Fwiw I've got a Rab Alpine Generator (effectively the older Photon x) and I really rate it as a belay jacket. That said I've not yet spent hours shivering on a stance at -20 in a hoolie while a mate scratches his way up a grade VII death route as I'm too much of a punter.
For the general hill walking, lower grade routes, standing around for hours waiting for D of e kids stuff I end up doing I think the generator/photon is plenty warm enough and I carry a tiny down gilet for extra temperature boost if it's proper cold which I find more flexible and probably as warm paired up with the generator as having a heavier belay jacket for similar weight.
 HeMa 14 Nov 2016
In reply to Dangerous Dave:

What I don't get is why nearly all dubbed belay jackets have that stretch sleeve ends? I mean how are you supposed to fit your damp/wet action gloves through them and then don the belay no-can-do mittens? How come none of them boast oversized sleeve ends with proper velcro-fasteners.
ROSP 14 Nov 2016
In reply to Dangerous Dave:

I love my Mountain Equipment Fitz Roy - wonderful feeling when you throw that thing on at a cold belay or during an epic. Always in my pack for climbing and it's not too bad for mincing about the town or campsite on a cold day!
 ChrisNaylor 14 Nov 2016
In reply to angry pirate:

Yeah in hindsight it could be physiological as opposed to down to the jacket.. It was the first scenario i was reminded of between the two jackets!
 ChrisH89 15 Nov 2016
In reply to HeMa:

Fitzroy has big sleeves with velcro fasteners!
 Robert Durran 15 Nov 2016
In reply to ROSP:

As belay jackets go, the Fitzroy is pretty thin. I use it as an outer mid layer and have a much meatier Rab thing for actual belaying.
ROSP 15 Nov 2016
In reply to Robert Durran:

Fair enough, it's perfect for me, but I normally wear an insulated softshell underneath! Horses for courses and all that!
 galpinos 15 Nov 2016
In reply to Robert Durran:

I think earlier versions of this thread revealed you seem to be the coldest man on planet though?
In reply to Dangerous Dave:

Must be one of the most often asked questions.......?

If it's warm enough for belaying for more than 1hr, it's too bulky, needs to be carried in a pack! Or you have one between 2, second wearing it, pass over at belay. Typically more expensive to trash also!
This system means all heat generated by leading is often lost, before a big puffy thing can be worn, then having to reheat oneself.

Something is better than nothing.
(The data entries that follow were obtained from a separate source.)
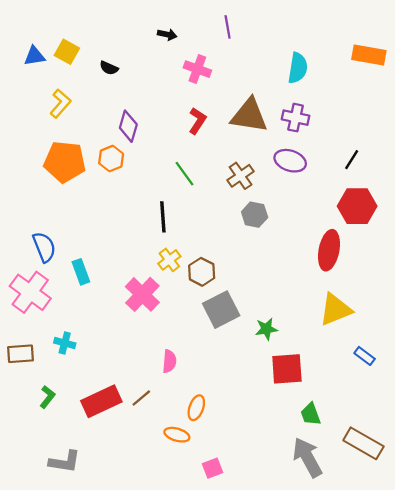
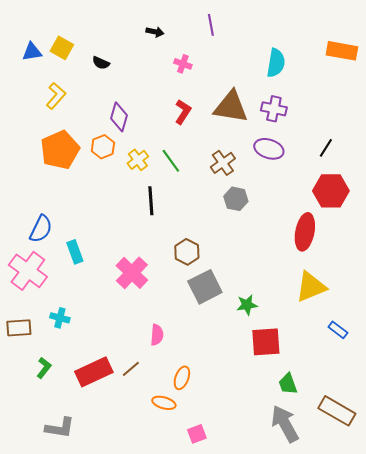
pink cross: (197, 69) -> (183, 64), size x0.7
orange pentagon: (65, 162) -> (60, 150), turned -30
blue semicircle: (44, 247) -> (41, 229), turned 48
yellow cross: (169, 260) -> (138, 160), moved

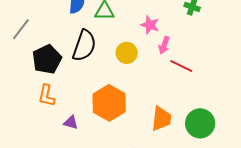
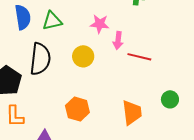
orange hexagon: (109, 103) -> (77, 109), size x0.7
green circle: (200, 123) -> (170, 99), moved, size x0.6

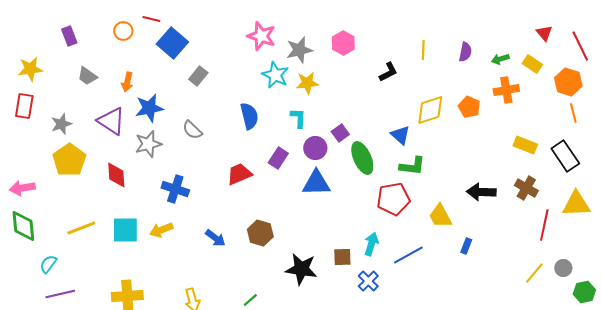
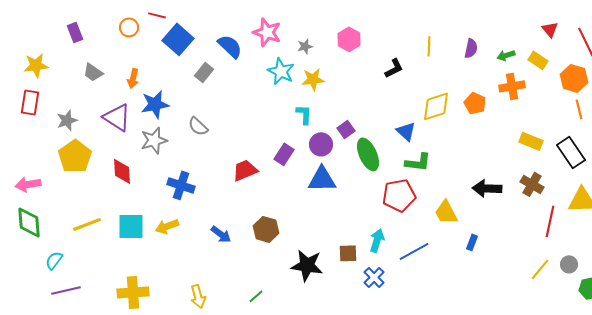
gray star: (299, 50) -> (305, 46), size x0.6
blue semicircle: (249, 116) -> (230, 46), moved, turned -32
A compact, light thing hanging off harness, can easily be carried by both, donned immediatly before evaporated heat loss takes place! If a monster pitch has to be lead, both can be worn/carried by second.
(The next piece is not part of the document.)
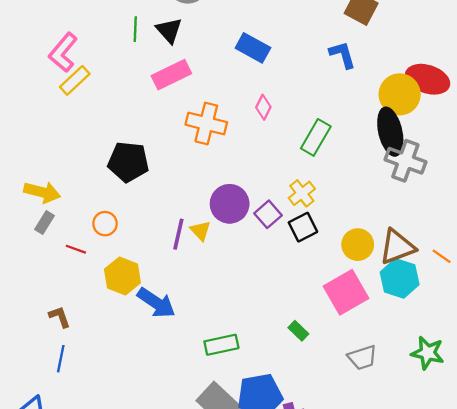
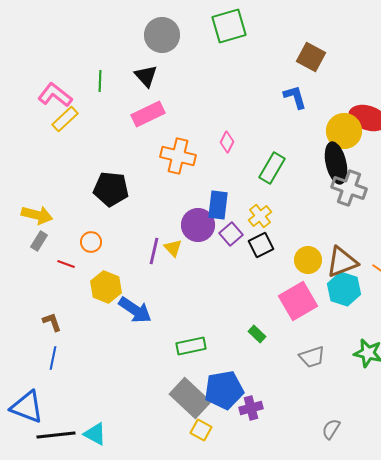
green line: (135, 29) -> (100, 81), moved
blue rectangle: (253, 48) -> (218, 205), moved, turned 68
pink L-shape: (63, 52) -> (55, 95), turned 88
Winter climbing is inherently a cold enviroment, accepting this, what gives you the most fun climbing?

Stuart
 Robert Durran 15 Nov 2016
In reply to galpinos:

> I think earlier versions of this thread revealed you seem to be the coldest man on the planet though?

Probably. I expect I'd struggle with the cold on Venus too The point is that people feel the cold to very different extents, so recommending a specific jacket to the OP is really pretty pointless; they need to experiment with different combinations of clothing and different jackets to find out what works for them.